Serge, my petite fromage – I take back every crappy, judgmental thing I said about you in the last year. I don´t care if your next fragrance smells like Baby Phat. You´ve redeemed yourself, honey. Come to mama. You made this for me, didn´t you?

They´re pretty coy with the notes over there Chez Lutens, but what I have is: patchouli, cinnamon, amber, black woods. What I smell is… darn hard to describe, but hey, here I go.

The first thing I need to get out of the way is, this is not a super-heavy fragrance. This is not Arabie. In terms of weight, Noire is somewhere between Rousse and, say, Santal Blanc. It´s not ephemeral (in fact, on me it is quite long lasting) but it´s not dense or chewy, either. I would say this is DEFINITELY a sprayer, like Rousse was — get your samp in an atomizer and let loose , you don’t want to be dabbing this puppy on.

Noire opens on a perfect three part chorus of cinnamon, cumin and incense — or at least that´s what it smells like to me. If you took the stink of Eau d´Hermes and quartered it, layered it with Rousse, and added some very dry incense and a handful of dirt, you´d be pretty close. Whether you think this is great probably depends on whether your mouth waters when you find those sorts of smells. If not, it´s probably just weird.

The first five minutes of the fragrance is enchanting – it´s like dropping one of those tea flowers into the pot and watching it unfold. Ten minutes in the wonderful fizzy cinnamon fades, and I began to worry (no, Serge, no!) that the whole thing was going to collapse like a delicate little wooden ship in a bottle, all matchsticks and no glue. However, Noire has merely retreated behind the curtain for a moment to change into something a bit more masculine. There are some woods faintly reminiscent of the goddess of all woods, Feminite du Bois (and seriously, when he´s on his game, who does lovelier woods than Lutens?) and the fragrance … what … opens up?

Have you ever played with one of those Hoberman spheres? It´s that sense of playfulness, that kind of expansion. A fragrance chemist I am not, and so saying this feels pretentious to me, but there is a sense of a perfectly constructed, intricately thought out balance among the various elements – wood, dust, spices, and a faint, delicate sweetness. The sweaty bits mostly go away (although they pop back in periodically, just to say hi) and I get instead more cedar/sandalwood, with that faint whiff of what Patty´s calling camphor, although it is more wintergreen-ish to me.

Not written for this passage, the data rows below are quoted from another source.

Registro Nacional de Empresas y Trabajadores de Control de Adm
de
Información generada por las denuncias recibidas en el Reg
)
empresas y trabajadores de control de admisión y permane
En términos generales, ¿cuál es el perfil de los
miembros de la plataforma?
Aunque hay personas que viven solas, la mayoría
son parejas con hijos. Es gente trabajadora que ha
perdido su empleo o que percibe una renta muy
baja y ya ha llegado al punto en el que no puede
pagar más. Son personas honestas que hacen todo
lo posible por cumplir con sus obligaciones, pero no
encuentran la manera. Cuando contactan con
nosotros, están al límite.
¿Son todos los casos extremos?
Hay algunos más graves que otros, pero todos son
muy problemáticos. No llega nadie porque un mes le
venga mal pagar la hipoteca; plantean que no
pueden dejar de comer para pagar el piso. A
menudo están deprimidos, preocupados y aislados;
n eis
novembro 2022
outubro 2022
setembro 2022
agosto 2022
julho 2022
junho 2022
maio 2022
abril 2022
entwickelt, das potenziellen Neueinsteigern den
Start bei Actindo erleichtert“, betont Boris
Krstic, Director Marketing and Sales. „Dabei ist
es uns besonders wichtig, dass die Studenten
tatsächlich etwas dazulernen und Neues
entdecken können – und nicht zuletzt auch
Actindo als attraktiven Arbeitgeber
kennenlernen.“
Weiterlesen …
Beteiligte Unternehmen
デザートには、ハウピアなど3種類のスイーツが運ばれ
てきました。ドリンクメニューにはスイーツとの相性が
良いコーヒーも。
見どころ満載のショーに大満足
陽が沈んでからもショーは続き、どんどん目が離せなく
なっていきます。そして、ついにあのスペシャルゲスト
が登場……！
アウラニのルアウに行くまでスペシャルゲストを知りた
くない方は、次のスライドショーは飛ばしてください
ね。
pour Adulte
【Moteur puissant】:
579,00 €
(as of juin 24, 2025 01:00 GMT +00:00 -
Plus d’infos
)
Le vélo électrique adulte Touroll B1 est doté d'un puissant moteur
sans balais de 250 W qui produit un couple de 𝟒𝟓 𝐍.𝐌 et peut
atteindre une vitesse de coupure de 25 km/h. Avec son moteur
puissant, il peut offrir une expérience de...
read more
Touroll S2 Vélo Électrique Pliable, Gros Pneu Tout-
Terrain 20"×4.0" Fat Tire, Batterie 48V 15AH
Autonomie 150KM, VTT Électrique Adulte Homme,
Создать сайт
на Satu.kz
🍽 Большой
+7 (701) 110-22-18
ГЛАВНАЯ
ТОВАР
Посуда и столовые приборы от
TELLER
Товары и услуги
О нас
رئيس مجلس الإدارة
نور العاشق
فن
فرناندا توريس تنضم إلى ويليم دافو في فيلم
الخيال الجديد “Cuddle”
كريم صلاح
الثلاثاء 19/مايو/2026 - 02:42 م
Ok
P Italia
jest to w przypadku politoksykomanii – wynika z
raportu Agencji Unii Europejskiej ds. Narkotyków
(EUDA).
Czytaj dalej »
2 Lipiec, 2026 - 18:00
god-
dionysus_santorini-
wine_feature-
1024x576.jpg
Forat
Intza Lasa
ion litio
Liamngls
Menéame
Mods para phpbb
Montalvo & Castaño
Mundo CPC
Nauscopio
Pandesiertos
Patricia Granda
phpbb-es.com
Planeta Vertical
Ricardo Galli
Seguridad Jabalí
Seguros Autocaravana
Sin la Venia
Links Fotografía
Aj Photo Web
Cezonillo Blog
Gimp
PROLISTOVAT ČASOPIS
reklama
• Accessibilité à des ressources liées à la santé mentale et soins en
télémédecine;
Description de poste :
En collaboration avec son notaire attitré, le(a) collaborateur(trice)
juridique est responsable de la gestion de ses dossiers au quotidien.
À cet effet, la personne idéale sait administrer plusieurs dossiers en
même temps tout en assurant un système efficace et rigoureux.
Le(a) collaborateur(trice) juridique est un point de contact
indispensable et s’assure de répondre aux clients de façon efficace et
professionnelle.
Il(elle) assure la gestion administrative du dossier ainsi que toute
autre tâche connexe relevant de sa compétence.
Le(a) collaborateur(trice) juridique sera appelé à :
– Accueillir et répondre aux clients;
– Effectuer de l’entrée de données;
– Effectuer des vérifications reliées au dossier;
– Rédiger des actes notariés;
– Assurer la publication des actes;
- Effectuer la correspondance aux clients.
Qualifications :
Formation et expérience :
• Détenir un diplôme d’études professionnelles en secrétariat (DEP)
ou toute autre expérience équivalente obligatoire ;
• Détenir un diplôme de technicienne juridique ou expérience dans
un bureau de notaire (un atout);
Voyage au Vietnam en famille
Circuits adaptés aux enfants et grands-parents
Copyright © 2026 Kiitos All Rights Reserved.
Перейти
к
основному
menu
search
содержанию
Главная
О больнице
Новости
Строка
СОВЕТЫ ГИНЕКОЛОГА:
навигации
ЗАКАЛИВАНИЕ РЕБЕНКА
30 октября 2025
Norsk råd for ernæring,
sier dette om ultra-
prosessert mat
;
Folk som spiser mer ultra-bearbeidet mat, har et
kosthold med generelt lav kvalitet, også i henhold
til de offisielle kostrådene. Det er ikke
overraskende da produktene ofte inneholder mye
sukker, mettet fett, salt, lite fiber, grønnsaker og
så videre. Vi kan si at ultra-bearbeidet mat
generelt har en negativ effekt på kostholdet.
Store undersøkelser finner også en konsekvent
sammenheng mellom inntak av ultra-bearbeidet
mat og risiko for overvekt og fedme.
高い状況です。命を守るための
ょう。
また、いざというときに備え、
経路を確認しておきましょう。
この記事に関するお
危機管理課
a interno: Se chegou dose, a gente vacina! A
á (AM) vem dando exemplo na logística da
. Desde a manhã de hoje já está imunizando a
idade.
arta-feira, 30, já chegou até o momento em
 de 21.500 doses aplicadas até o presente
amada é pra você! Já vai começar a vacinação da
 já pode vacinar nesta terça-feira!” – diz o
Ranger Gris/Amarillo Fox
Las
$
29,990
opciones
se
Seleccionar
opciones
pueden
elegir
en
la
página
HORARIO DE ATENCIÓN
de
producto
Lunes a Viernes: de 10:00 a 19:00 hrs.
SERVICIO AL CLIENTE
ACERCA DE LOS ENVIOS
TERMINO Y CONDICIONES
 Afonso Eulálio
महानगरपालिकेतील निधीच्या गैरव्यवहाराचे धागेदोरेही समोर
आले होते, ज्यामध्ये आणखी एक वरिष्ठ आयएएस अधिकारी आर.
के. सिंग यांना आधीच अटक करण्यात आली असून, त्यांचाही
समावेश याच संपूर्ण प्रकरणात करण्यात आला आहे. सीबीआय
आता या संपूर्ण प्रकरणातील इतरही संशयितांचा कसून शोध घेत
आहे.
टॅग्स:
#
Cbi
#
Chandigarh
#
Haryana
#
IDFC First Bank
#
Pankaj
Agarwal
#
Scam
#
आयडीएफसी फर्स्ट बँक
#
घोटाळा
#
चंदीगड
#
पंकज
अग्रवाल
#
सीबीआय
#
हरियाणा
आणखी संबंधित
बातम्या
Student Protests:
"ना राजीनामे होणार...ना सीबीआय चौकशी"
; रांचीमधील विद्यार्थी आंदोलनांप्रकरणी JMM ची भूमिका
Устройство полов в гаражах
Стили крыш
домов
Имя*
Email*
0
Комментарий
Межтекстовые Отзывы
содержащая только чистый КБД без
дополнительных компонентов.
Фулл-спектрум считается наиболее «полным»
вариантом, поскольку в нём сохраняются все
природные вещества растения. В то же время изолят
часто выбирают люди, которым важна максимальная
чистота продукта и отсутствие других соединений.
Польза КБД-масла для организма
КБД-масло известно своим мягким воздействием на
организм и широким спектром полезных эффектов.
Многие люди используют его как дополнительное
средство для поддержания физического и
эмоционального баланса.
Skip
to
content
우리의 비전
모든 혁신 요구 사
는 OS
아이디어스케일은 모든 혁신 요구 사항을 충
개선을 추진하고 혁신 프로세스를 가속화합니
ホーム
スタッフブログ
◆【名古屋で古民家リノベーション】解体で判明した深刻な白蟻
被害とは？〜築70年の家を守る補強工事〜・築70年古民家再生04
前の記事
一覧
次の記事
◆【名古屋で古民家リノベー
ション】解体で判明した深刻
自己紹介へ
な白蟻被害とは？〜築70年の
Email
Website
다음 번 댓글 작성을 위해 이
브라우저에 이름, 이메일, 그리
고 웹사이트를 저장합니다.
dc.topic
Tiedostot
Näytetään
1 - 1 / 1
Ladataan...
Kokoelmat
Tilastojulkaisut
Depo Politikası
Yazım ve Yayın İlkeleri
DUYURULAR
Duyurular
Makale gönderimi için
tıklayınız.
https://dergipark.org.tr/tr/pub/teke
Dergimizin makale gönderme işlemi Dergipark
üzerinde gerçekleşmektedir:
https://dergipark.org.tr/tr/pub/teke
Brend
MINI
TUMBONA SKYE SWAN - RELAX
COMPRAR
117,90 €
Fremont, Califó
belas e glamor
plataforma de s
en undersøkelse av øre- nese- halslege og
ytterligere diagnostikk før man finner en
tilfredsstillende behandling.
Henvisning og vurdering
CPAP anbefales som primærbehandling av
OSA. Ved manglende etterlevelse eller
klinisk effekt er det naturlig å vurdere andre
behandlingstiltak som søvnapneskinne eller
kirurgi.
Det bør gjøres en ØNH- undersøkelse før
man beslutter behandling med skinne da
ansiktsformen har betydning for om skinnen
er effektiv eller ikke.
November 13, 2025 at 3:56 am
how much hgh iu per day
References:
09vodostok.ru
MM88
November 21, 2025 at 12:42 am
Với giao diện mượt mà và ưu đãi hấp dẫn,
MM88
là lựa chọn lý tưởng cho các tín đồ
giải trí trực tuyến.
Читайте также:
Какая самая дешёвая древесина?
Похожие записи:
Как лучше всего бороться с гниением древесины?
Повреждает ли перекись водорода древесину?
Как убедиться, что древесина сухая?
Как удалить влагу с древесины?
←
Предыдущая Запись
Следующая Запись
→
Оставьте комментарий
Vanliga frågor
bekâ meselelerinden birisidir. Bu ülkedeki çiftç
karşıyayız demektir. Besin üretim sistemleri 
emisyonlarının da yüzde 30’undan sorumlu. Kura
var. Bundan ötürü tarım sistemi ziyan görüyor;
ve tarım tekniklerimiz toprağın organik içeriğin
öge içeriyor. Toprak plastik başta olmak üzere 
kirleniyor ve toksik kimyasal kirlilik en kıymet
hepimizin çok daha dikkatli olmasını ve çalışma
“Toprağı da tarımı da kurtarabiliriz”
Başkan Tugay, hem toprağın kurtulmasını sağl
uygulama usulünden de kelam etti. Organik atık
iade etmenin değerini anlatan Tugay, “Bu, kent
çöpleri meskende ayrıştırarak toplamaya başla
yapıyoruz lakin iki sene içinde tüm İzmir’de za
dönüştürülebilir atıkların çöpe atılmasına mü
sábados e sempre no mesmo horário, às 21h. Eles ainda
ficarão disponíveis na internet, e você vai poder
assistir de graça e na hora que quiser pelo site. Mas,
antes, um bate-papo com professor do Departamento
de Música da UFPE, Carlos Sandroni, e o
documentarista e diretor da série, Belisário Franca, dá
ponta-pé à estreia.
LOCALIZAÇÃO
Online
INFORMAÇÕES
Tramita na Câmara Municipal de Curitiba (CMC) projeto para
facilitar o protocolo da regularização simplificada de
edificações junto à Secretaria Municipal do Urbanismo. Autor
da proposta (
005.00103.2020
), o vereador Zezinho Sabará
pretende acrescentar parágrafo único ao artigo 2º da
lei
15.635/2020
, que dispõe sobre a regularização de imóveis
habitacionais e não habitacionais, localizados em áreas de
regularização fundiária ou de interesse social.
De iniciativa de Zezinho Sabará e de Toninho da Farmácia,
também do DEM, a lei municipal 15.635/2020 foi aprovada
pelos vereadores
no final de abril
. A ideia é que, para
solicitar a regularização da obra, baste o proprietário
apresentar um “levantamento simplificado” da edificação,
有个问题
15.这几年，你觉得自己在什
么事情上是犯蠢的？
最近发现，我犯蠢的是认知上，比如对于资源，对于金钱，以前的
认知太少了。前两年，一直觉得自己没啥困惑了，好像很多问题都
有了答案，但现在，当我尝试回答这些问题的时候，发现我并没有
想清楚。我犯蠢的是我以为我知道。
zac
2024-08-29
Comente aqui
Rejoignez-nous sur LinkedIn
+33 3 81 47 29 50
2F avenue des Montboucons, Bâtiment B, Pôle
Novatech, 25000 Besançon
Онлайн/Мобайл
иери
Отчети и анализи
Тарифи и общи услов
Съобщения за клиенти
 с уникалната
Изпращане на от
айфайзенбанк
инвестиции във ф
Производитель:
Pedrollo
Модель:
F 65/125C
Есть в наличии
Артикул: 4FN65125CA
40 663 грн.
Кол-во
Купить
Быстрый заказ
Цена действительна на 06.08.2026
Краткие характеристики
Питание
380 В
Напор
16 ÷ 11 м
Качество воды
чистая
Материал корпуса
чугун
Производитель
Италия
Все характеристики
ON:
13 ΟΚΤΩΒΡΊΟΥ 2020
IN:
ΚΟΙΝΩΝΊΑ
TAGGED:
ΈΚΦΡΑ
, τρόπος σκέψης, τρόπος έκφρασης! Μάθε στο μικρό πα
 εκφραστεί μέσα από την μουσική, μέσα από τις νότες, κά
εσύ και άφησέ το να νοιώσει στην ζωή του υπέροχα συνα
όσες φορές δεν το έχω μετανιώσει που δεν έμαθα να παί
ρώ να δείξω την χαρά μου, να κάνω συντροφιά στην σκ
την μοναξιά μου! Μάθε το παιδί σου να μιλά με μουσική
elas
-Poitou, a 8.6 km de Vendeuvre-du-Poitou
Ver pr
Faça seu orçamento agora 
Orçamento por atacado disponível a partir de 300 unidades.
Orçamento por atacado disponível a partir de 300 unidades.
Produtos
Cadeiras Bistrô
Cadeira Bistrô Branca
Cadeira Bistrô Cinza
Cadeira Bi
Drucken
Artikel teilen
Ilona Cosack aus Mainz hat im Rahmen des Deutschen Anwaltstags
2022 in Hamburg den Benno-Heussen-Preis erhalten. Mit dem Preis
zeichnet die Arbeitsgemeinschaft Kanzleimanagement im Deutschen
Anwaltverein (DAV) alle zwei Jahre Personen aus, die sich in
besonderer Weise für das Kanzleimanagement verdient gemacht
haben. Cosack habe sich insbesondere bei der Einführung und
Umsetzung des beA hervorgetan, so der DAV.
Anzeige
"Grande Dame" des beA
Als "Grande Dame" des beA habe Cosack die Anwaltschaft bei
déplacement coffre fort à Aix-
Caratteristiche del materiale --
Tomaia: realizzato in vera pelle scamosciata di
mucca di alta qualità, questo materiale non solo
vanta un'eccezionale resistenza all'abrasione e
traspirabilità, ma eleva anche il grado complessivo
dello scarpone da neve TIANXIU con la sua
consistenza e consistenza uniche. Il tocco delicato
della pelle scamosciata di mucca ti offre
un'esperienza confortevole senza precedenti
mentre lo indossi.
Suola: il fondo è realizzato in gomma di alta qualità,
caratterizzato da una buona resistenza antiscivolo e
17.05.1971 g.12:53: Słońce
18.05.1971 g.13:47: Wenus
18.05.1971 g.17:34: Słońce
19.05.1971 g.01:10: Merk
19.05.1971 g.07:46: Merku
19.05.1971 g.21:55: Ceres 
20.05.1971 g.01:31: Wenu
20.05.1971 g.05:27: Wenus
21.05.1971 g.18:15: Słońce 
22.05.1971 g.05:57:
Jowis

I realize I´ve now written the sort of gibbering-idiot review that gets pasted into POL for further mockery, and you know what? Knock yourself out, I´ll be over here sniffing my wrist and grinning like a happy fool. I´ve smelled enough product that I am starting to get a little jaded, and it is just not that easy to enchant me these days. But this! There is something about this, watching its kaleidoscopic colors spin and shift – red, yellow, black – that just blows me away.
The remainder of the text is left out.